Nothing should be left out: repeat all the data exactly.

- Opening Delimiter -

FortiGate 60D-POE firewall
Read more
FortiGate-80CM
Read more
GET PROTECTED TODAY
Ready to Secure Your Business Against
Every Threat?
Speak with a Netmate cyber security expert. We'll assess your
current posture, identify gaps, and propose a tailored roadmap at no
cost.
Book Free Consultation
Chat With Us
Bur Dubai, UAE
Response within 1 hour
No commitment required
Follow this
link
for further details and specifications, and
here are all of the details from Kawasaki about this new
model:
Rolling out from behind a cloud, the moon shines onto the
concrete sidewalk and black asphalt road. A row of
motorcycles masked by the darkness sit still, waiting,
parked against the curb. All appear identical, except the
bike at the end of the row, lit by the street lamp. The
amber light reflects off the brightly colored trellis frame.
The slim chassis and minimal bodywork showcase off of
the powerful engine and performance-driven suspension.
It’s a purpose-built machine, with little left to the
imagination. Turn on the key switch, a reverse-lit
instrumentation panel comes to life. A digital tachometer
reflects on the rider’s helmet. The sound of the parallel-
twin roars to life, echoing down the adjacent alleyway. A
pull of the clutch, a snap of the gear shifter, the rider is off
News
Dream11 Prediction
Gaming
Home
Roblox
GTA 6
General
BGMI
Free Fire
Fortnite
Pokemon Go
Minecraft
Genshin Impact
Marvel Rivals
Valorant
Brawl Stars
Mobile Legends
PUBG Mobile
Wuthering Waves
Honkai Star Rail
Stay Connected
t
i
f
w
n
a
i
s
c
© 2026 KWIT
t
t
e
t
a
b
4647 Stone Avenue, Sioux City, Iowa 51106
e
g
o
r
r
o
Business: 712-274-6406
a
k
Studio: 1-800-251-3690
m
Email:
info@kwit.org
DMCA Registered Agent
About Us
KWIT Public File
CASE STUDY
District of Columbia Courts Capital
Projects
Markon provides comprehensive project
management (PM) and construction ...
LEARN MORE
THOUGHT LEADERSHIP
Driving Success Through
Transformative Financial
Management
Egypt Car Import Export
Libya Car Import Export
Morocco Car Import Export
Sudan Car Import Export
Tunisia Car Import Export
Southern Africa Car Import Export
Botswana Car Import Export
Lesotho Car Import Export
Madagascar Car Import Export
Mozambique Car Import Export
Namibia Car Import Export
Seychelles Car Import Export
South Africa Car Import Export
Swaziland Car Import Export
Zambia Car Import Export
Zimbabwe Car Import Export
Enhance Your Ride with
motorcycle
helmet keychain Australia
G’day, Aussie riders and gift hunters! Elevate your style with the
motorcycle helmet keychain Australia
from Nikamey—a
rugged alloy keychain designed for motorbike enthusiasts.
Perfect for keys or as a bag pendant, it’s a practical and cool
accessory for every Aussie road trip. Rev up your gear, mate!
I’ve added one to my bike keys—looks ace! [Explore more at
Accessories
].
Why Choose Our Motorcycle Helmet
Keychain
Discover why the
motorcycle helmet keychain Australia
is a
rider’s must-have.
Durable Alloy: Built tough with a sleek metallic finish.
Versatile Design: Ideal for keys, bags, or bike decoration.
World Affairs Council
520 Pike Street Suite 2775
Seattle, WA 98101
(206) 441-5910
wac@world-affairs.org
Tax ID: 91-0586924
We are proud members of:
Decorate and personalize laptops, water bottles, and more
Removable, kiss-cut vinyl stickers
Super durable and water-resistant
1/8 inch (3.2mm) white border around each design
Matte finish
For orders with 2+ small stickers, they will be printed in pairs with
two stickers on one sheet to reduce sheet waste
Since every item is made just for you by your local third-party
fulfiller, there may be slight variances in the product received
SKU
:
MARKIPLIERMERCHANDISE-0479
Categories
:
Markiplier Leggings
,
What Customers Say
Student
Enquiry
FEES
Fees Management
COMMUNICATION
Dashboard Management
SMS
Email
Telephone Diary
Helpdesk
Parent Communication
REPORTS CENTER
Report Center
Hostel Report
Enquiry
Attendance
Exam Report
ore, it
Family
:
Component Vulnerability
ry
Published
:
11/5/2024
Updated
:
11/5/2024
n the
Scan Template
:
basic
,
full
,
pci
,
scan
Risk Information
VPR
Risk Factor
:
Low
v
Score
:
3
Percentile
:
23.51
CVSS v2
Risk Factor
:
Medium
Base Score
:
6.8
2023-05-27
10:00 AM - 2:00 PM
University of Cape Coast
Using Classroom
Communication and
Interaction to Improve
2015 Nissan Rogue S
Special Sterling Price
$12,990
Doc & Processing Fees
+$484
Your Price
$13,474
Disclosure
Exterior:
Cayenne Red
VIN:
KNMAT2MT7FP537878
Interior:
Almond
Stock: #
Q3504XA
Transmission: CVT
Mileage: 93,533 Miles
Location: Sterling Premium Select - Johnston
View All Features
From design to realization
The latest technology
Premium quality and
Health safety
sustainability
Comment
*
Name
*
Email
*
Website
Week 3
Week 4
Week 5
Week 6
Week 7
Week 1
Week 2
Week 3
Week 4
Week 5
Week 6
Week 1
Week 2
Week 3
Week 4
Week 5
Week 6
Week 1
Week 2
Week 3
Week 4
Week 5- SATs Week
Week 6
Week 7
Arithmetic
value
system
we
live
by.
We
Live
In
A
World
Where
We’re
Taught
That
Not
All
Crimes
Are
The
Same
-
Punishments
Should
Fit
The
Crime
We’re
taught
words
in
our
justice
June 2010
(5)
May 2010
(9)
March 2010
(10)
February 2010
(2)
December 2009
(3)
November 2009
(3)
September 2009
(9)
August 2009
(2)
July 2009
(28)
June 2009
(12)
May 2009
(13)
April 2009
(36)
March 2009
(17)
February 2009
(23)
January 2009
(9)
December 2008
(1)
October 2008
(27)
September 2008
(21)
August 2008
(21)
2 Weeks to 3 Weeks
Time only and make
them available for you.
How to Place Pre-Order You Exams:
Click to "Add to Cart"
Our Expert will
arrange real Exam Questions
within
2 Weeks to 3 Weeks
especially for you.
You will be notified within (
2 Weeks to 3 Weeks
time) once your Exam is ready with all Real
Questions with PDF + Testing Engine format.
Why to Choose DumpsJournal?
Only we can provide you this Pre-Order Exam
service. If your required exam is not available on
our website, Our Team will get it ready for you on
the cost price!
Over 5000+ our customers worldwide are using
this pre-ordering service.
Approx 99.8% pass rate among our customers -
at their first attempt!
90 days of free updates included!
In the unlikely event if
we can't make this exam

- Closing Delimiter -

» Response area:
FortiGate 60D-POE firewall
Read more
FortiGate-80CM
Read more
GET PROTECTED TODAY
Ready to Secure Your Business Against
Every Threat?
Speak with a Netmate cyber security expert. We'll assess your
current posture, identify gaps, and propose a tailored roadmap at no
cost.
Book Free Consultation
Chat With Us
Bur Dubai, UAE
Response within 1 hour
No commitment required
Follow this
link
for further details and specifications, and
here are all of the details from Kawasaki about this new
model:
Rolling out from behind a cloud, the moon shines onto the
concrete sidewalk and black asphalt road. A row of
motorcycles masked by the darkness sit still, waiting,
parked against the curb. All appear identical, except the
bike at the end of the row, lit by the street lamp. The
amber light reflects off the brightly colored trellis frame.
The slim chassis and minimal bodywork showcase off of
the powerful engine and performance-driven suspension.
It’s a purpose-built machine, with little left to the
imagination. Turn on the key switch, a reverse-lit
instrumentation panel comes to life. A digital tachometer
reflects on the rider’s helmet. The sound of the parallel-
twin roars to life, echoing down the adjacent alleyway. A
pull of the clutch, a snap of the gear shifter, the rider is off
News
Dream11 Prediction
Gaming
Home
Roblox
GTA 6
General
BGMI
Free Fire
Fortnite
Pokemon Go
Minecraft
Genshin Impact
Marvel Rivals
Valorant
Brawl Stars
Mobile Legends
PUBG Mobile
Wuthering Waves
Honkai Star Rail
Stay Connected
t
i
f
w
n
a
i
s
c
© 2026 KWIT
t
t
e
t
a
b
4647 Stone Avenue, Sioux City, Iowa 51106
e
g
o
r
r
o
Business: 712-274-6406
a
k
Studio: 1-800-251-3690
m
Email:
info@kwit.org
DMCA Registered Agent
About Us
KWIT Public File
CASE STUDY
District of Columbia Courts Capital
Projects
Markon provides comprehensive project
management (PM) and construction ...
LEARN MORE
THOUGHT LEADERSHIP
Driving Success Through
Transformative Financial
Management
Egypt Car Import Export
Libya Car Import Export
Morocco Car Import Export
Sudan Car Import Export
Tunisia Car Import Export
Southern Africa Car Import Export
Botswana Car Import Export
Lesotho Car Import Export
Madagascar Car Import Export
Mozambique Car Import Export
Namibia Car Import Export
Seychelles Car Import Export
South Africa Car Import Export
Swaziland Car Import Export
Zambia Car Import Export
Zimbabwe Car Import Export
Enhance Your Ride with
motorcycle
helmet keychain Australia
G’day, Aussie riders and gift hunters! Elevate your style with the
motorcycle helmet keychain Australia
from Nikamey—a
rugged alloy keychain designed for motorbike enthusiasts.
Perfect for keys or as a bag pendant, it’s a practical and cool
accessory for every Aussie road trip. Rev up your gear, mate!
I’ve added one to my bike keys—looks ace! [Explore more at
Accessories
].
Why Choose Our Motorcycle Helmet
Keychain
Discover why the
motorcycle helmet keychain Australia
is a
rider’s must-have.
Durable Alloy: Built tough with a sleek metallic finish.
Versatile Design: Ideal for keys, bags, or bike decoration.
World Affairs Council
520 Pike Street Suite 2775
Seattle, WA 98101
(206) 441-5910
wac@world-affairs.org
Tax ID: 91-0586924
We are proud members of:
Decorate and personalize laptops, water bottles, and more
Removable, kiss-cut vinyl stickers
Super durable and water-resistant
1/8 inch (3.2mm) white border around each design
Matte finish
For orders with 2+ small stickers, they will be printed in pairs with
two stickers on one sheet to reduce sheet waste
Since every item is made just for you by your local third-party
fulfiller, there may be slight variances in the product received
SKU
:
MARKIPLIERMERCHANDISE-0479
Categories
:
Markiplier Leggings
,
What Customers Say
Student
Enquiry
FEES
Fees Management
COMMUNICATION
Dashboard Management
SMS
Email
Telephone Diary
Helpdesk
Parent Communication
REPORTS CENTER
Report Center
Hostel Report
Enquiry
Attendance
Exam Report
ore, it
Family
:
Component Vulnerability
ry
Published
:
11/5/2024
Updated
:
11/5/2024
n the
Scan Template
:
basic
,
full
,
pci
,
scan
Risk Information
VPR
Risk Factor
:
Low
v
Score
:
3
Percentile
:
23.51
CVSS v2
Risk Factor
:
Medium
Base Score
:
6.8
2023-05-27
10:00 AM - 2:00 PM
University of Cape Coast
Using Classroom
Communication and
Interaction to Improve
2015 Nissan Rogue S
Special Sterling Price
$12,990
Doc & Processing Fees
+$484
Your Price
$13,474
Disclosure
Exterior:
Cayenne Red
VIN:
KNMAT2MT7FP537878
Interior:
Almond
Stock: #
Q3504XA
Transmission: CVT
Mileage: 93,533 Miles
Location: Sterling Premium Select - Johnston
View All Features
From design to realization
The latest technology
Premium quality and
Health safety
sustainability
Comment
*
Name
*
Email
*
Website
Week 3
Week 4
Week 5
Week 6
Week 7
Week 1
Week 2
Week 3
Week 4
Week 5
Week 6
Week 1
Week 2
Week 3
Week 4
Week 5
Week 6
Week 1
Week 2
Week 3
Week 4
Week 5- SATs Week
Week 6
Week 7
Arithmetic
value
system
we
live
by.
We
Live
In
A
World
Where
We’re
Taught
That
Not
All
Crimes
Are
The
Same
-
Punishments
Should
Fit
The
Crime
We’re
taught
words
in
our
justice
June 2010
(5)
May 2010
(9)
March 2010
(10)
February 2010
(2)
December 2009
(3)
November 2009
(3)
September 2009
(9)
August 2009
(2)
July 2009
(28)
June 2009
(12)
May 2009
(13)
April 2009
(36)
March 2009
(17)
February 2009
(23)
January 2009
(9)
December 2008
(1)
October 2008
(27)
September 2008
(21)
August 2008
(21)
2 Weeks to 3 Weeks
Time only and make
them available for you.
How to Place Pre-Order You Exams:
Click to "Add to Cart"
Our Expert will
arrange real Exam Questions
within
2 Weeks to 3 Weeks
especially for you.
You will be notified within (
2 Weeks to 3 Weeks
time) once your Exam is ready with all Real
Questions with PDF + Testing Engine format.
Why to Choose DumpsJournal?
Only we can provide you this Pre-Order Exam
service. If your required exam is not available on
our website, Our Team will get it ready for you on
the cost price!
Over 5000+ our customers worldwide are using
this pre-ordering service.
Approx 99.8% pass rate among our customers -
at their first attempt!
90 days of free updates included!
In the unlikely event if
we can't make this exam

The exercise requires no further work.